Top of Records shown
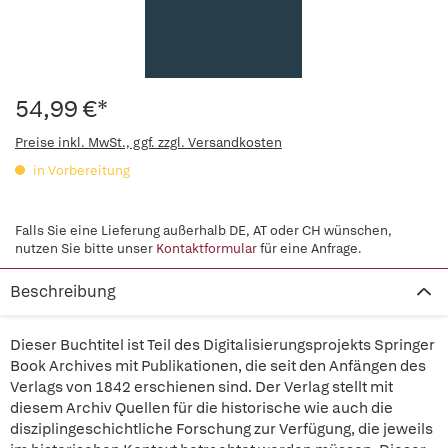
54,99 €*
Preise inkl. MwSt., ggf. zzgl. Versandkosten
in Vorbereitung
Falls Sie eine Lieferung außerhalb DE, AT oder CH wünschen,
nutzen Sie bitte unser
Kontaktformular
für eine Anfrage.
Beschreibung
Dieser Buchtitel ist Teil des Digitalisierungsprojekts Springer
Book Archives mit Publikationen, die seit den Anfängen des
Verlags von 1842 erschienen sind. Der Verlag stellt mit
diesem Archiv Quellen für die historische wie auch die
disziplingeschichtliche Forschung zur Verfügung, die jeweils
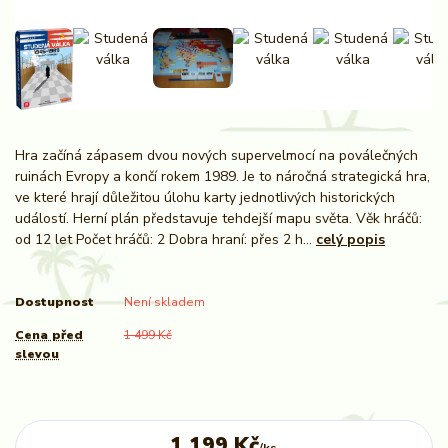
Hra začíná zápasem dvou nových supervelmocí na poválečných
ruinách Evropy a končí rokem 1989. Je to náročná strategická hra,
ve které hrají důležitou úlohu karty jednotlivých historických
událostí. Herní plán představuje tehdejší mapu světa. Věk hráčů:
od 12 let Počet hráčů: 2 Dobra hraní: přes 2 h...
celý popis
Dostupnost
Není skladem
Cena před
1 499 Kč
slevou
1 199 Kč
/
ks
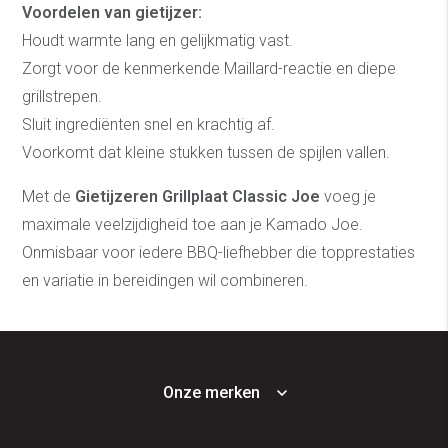
Voordelen van gietijzer:
Houdt warmte lang en gelijkmatig vast.
Zorgt voor de kenmerkende Maillard-reactie en diepe
grillstrepen.
Sluit ingrediënten snel en krachtig af.
Voorkomt dat kleine stukken tussen de spijlen vallen.
Met de
Gietijzeren Grillplaat Classic Joe
voeg je
maximale veelzijdigheid toe aan je Kamado Joe.
Onmisbaar voor iedere BBQ-liefhebber die topprestaties
en variatie in bereidingen wil combineren.
Onze merken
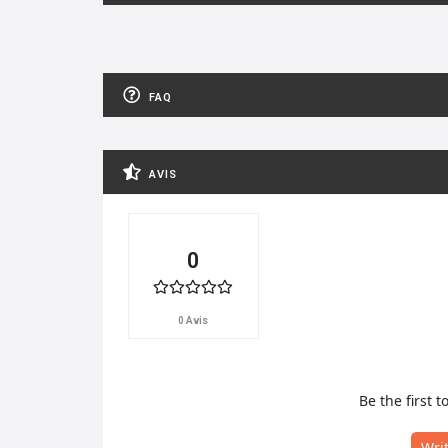
FAQ
AVIS
0
0 Avis
Be the first t
Wri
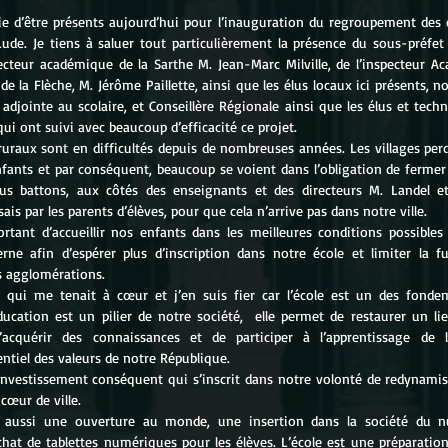
ie d’être présents aujourd’hui pour l’inauguration du regroupement des é
Lude. Je tiens à saluer tout particulièrement la présence du sous-préfet 
ecteur académique de la Sarthe M. Jean-Marc Milville, de l’inspecteur Ac
 de la Flèche, M. Jérôme Paillette, ainsi que les élus locaux ici présents
djointe au scolaire, et Conseillère Régionale ainsi que les élus et techni
i ont suivi avec beaucoup d’efficacité ce projet.
 ruraux sont en difficultés depuis de nombreuses années. Les villages per
fants et par conséquent, beaucoup se voient dans l’obligation de fermer d
s battons, aux côtés des enseignants et des directeurs M. Landel et 
sais par les parents d’élèves, pour que cela n’arrive pas dans notre ville.
ortant d’accueillir nos enfants dans les meilleures conditions possibles 
rne afin d’espérer plus d’inscription dans notre école et limiter la fu
es agglomérations.
t qui me tenait à cœur et j’en suis fier car l’école est un des fonde
ducation est un pilier de notre société,  elle permet de restaurer un lien
acquérir des connaissances et de participer à l’apprentissage de la
tiel des valeurs de notre République.
investissement conséquent qui s’inscrit dans notre volonté de redynamise
 cœur de ville.
t aussi une ouverture au monde, une insertion dans la société du n
at de tablettes numériques pour les élèves. L’école est une préparation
Bottom of Records shown
Print out, without change, each line from the line holding "ortant d’accueillir nos" to the final line of the material.

Reply to the exercise.
ortant d’accueillir nos enfants dans les meilleures conditions possibles 
rne afin d’espérer plus d’inscription dans notre école et limiter la fu
es agglomérations.
t qui me tenait à cœur et j’en suis fier car l’école est un des fonde
ducation est un pilier de notre société,  elle permet de restaurer un lien
acquérir des connaissances et de participer à l’apprentissage de la
tiel des valeurs de notre République.
investissement conséquent qui s’inscrit dans notre volonté de redynamise
 cœur de ville.
t aussi une ouverture au monde, une insertion dans la société du n
at de tablettes numériques pour les élèves. L’école est une préparation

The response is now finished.